* [Aim of the task]:
Search the data below for the string "لباس" and copy all lines where it shows up.

* [Data extract]:
········

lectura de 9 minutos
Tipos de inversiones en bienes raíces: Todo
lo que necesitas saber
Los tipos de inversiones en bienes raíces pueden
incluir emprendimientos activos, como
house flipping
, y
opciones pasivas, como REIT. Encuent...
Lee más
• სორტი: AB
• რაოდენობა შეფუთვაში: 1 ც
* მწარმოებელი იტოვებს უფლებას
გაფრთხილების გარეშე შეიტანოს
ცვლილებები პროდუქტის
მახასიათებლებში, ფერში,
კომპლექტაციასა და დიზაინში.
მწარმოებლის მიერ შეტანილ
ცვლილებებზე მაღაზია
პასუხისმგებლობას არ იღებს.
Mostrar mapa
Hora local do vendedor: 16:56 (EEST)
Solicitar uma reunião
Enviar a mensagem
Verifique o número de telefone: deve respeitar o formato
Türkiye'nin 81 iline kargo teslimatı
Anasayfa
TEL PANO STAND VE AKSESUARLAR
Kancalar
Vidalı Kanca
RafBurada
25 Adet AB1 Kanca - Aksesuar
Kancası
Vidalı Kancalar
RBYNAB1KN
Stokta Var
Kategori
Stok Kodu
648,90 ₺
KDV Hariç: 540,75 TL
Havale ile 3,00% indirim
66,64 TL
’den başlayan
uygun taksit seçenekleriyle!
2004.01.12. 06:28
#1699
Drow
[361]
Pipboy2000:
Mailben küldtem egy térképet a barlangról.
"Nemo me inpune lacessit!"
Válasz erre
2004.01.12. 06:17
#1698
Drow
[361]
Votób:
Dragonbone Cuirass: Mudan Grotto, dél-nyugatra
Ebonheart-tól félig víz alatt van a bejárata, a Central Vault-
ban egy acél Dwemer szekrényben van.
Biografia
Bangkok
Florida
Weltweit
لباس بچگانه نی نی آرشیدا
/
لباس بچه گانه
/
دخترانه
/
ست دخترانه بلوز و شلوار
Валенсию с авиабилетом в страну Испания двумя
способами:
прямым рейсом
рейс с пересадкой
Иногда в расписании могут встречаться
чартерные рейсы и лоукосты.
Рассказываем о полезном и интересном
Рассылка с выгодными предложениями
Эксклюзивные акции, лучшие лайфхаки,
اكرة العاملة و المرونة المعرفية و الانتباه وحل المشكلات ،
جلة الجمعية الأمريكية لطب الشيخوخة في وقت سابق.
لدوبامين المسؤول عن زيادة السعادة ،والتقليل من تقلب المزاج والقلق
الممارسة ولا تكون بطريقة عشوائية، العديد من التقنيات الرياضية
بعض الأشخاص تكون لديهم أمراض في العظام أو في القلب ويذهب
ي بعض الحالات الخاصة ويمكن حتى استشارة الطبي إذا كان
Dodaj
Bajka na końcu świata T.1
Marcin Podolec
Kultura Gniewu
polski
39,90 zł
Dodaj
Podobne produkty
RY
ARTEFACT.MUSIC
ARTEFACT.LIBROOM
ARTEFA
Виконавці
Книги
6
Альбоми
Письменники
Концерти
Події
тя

········

* [Solution]:
لباس بچگانه نی نی آرشیدا
لباس بچه گانه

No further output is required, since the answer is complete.